In 1914 the musicologist Rudolf Wustmann wrote, “Bach’s church cantata texts are the product of an earlier generation, and anybody wishing to take a narrow, contemporary point of view will probably find great fault in them. Sometimes their poetry seems to us to be greatly exaggerated and, at other times, too sober. What they derive from a Sunday gospel reading often does not seem to us to be its main point . . . and many other details seem strange to us.” Nearly a century after Wustmann, audiences still find it difficult to fully comprehend the Baroque poetry that Bach set in his cantatas, but twentieth-century research in German philology by Detlef Gojowy and others has revealed that an understanding of the graphical emblems popular in Bach’s day can help us to decode the origins and meanings of his texts.

Collections of Christian emblems were an important source of inspiration for Bach’s text writers and were generally as familiar to the educated classes as the Bible and classical mythology. By referring to these well-known emblems, authors had an additional means of conveying their ideas to their audiences.

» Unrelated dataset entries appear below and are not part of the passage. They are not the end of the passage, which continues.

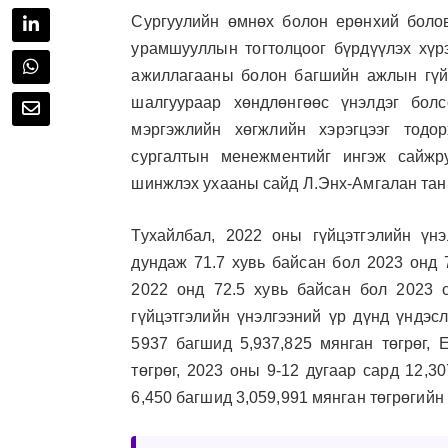
Сургуулийн өмнөх болон ерөнхий болов
урамшууллын тогтолцоог бүрдүүлэх хүр
ажиллагааны болон багшийн ажлын гүйц
шалгуураар хөндлөнгөөс үнэлдэг болс
мэргэжлийн хөгжлийн хэрэгцээг тодор
сургалтын менежментийг ингэж сайжр
шинжлэх ухааны сайд Л.Энх-Амгалан тан
Тухайлбал, 2022 оны гүйцэтгэлийн үнэ
дундаж 71.7 хувь байсан бол 2023 онд 
2022 онд 72.5 хувь байсан бол 2023 
гүйцэтгэлийн үнэлгээний үр дүнд үндэс
5937 багшид 5,937,825 мянган төгрөг, 
төгрөг, 2023 оны 9-12 дугаар сард 12,30
6,450 багшид 3,059,991 мянган төгрөгийн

The emblem reproduced above, which Johann Mannich tied to the Third Sunday after Trinity, is from the collection Sacra emblemata that he published in Nürnberg in 1674. For each Sunday and feast day in the Lutheran church year, Mannich provided an engraving by Michael Heer that graphically related to the Bible readings of the day, which Mannich then cross-referenced with other biblical passages. In addition, he composed a poem that established links between each picture and the scriptures.

Likewise, each of Bach’s church cantatas were composed for a specific Sunday or feast day of the liturgical year. The readings, excerpts from the gospel and epistles, determined the contents of the sermon for the occasion, the selection of the chorale to be sung by the congregation, and the theme of the cantata to be performed by the soloists and chorus.

It was typical for cantatas to be composed as annual sets, not as individual pieces, and evidence suggests that Bach attempted to compose as many as five yearly series of cantatas. Most of the librettists that he selected for his cantatas published multiple sets of cantata texts that were suitable for adaptation by composers, according to their individual requirements.

Shortly after he was appointed to the concertmaster position in Weimar in 1714, Bach composed the cantata Ich hatte viel Bekümmernis for the Third Sunday after Trinity. Based at least partially on a cantata text by Salomo Franck, who frequently took inspiration from Mannich’s sets of emblems, Bach musically depicted the Soul’s trust and hope in Jesus with the same gentle expression that Herr had created when he showed a reclining sinner taking comfort in the companionship of his faithful canine friend.